Re: [PATCH] compiler.h: Fix barrier_data() on clang

From: Nick Desaulniers
Date: Wed Oct 14 2020 - 21:20:37 EST


On Wed, Oct 14, 2020 at 2:26 PM Arvind Sankar <nivedita@xxxxxxxxxxxx> wrote:
>
> Commit
> 815f0ddb346c ("include/linux/compiler*.h: make compiler-*.h mutually exclusive")
>
> neglected to copy barrier_data() from compiler-gcc.h into
> compiler-clang.h.
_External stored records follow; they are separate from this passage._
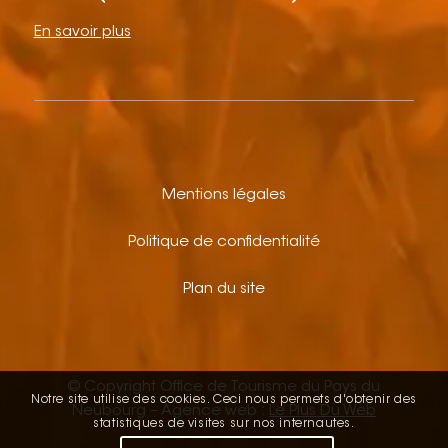
En savoir plus
Mentions légales
Politique de confidentialité
Plan du site
© Copyright Office de Tourisme du Pays du
Notre site utilise des cookies. Ceci nous permets d'obtenir des
Neubourg – Agence web :
Le Plus Du Web
statistiques de visites sur nos internautes.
The definition in compiler-gcc.h was really to work
> around clang's more aggressive optimization, so this broke
> barrier_data() on clang, and consequently memzero_explicit() as well.
>
> For example, this results in at least the memzero_explicit() call in
> lib/crypto/sha256.c:sha256_transform() being optimized away by clang.
>
> Fix this by moving the definition of barrier_data() into compiler.h.
>
> Also move the gcc/clang definition of barrier() into compiler.h,
> __memory_barrier() is icc-specific (and barrier() is already defined
> using it in compiler-intel.h) and doesn't belong in compiler.h.
>
> Signed-off-by: Arvind Sankar <nivedita@xxxxxxxxxxxx>
> Fixes: 815f0ddb346c ("include/linux/compiler*.h: make compiler-*.h mutually exclusive")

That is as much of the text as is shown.